EXERCISE DETAILS: Below are some records. Write out the lines from the one containing "ту позицию с" to the last line, word for word, leaving out pictures.

Page-level text extractions
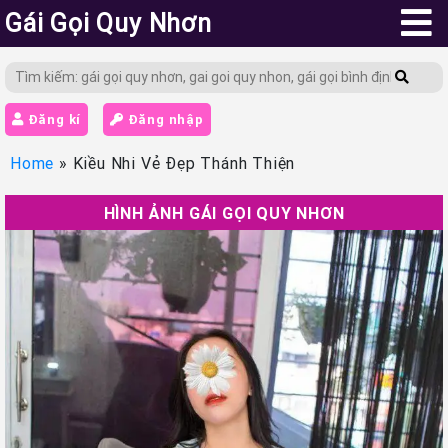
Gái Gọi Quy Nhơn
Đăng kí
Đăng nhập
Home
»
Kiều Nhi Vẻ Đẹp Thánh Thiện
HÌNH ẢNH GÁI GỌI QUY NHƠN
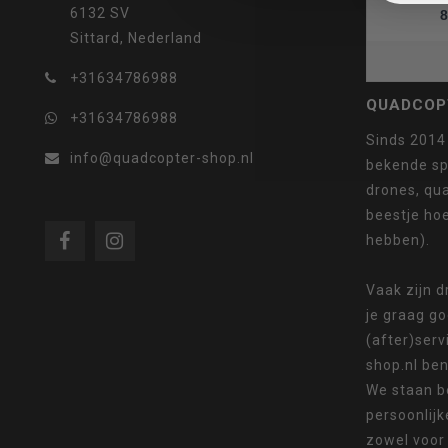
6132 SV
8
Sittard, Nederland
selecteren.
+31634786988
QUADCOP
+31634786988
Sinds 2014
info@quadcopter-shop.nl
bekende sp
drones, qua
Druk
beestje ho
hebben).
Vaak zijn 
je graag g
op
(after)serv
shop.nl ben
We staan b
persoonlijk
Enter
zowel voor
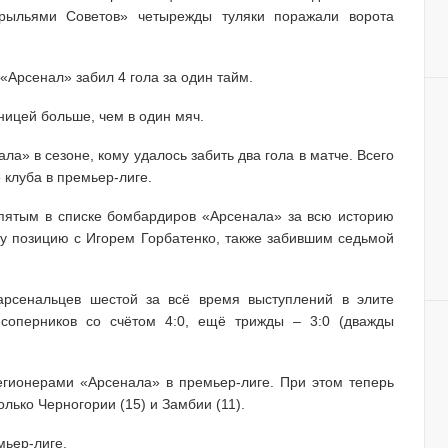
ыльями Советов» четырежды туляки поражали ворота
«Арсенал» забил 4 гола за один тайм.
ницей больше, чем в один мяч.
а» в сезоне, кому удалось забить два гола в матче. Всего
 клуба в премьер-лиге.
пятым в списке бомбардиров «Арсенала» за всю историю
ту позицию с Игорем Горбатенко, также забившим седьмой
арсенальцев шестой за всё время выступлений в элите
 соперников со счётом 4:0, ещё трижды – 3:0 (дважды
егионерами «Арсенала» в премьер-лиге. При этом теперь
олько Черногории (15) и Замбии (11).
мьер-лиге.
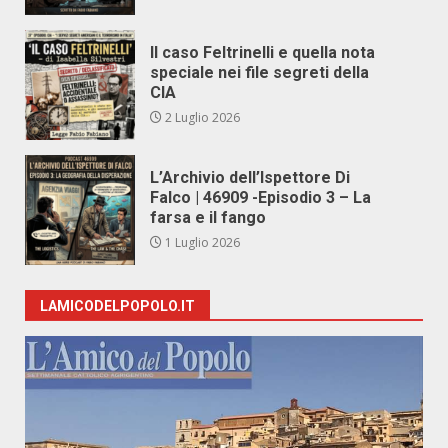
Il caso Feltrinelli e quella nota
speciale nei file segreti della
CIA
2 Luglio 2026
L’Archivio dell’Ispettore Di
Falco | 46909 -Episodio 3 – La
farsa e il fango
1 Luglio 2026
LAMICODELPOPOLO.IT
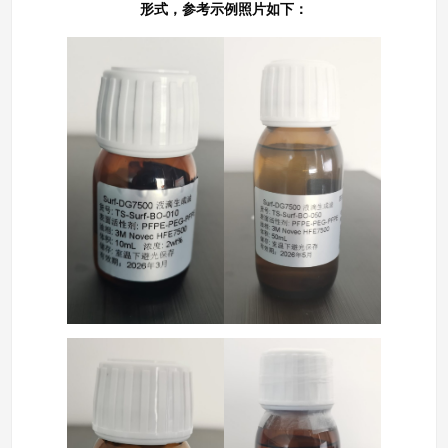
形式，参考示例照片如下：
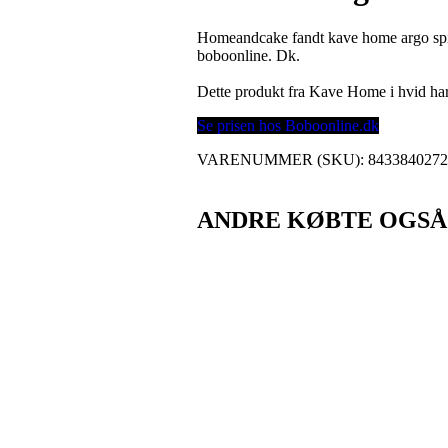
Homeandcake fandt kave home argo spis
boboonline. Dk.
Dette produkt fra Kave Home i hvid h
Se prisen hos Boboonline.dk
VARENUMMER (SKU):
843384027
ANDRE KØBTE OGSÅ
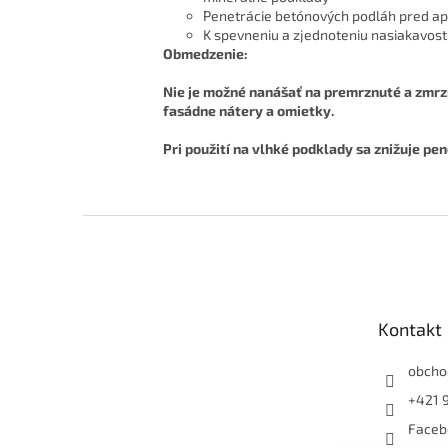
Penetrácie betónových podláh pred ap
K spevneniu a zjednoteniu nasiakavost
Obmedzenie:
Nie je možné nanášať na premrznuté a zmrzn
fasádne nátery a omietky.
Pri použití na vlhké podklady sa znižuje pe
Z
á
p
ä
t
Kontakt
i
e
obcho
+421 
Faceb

RESULT:
ту позицию с Игорем Горбатенко, также забившим седьмой
арсенальцев шестой за всё время выступлений в элите
 соперников со счётом 4:0, ещё трижды – 3:0 (дважды
егионерами «Арсенала» в премьер-лиге. При этом теперь
олько Черногории (15) и Замбии (11).
мьер-лиге.
Il caso Feltrinelli e quella nota
speciale nei file segreti della
CIA
2 Luglio 2026
L’Archivio dell’Ispettore Di
Falco | 46909 -Episodio 3 – La
farsa e il fango
1 Luglio 2026
LAMICODELPOPOLO.IT
形式，参考示例照片如下：
Homeandcake fandt kave home argo spis
boboonline. Dk.
Dette produkt fra Kave Home i hvid h
Se prisen hos Boboonline.dk
VARENUMMER (SKU):
843384027
ANDRE KØBTE OGSÅ
Penetrácie betónových podláh pred ap
K spevneniu a zjednoteniu nasiakavost
Obmedzenie:
Nie je možné nanášať na premrznuté a zmrzn
fasádne nátery a omietky.
Pri použití na vlhké podklady sa znižuje pe
Z
á
p
ä
t
Kontakt
i
e
obcho
+421 
Faceb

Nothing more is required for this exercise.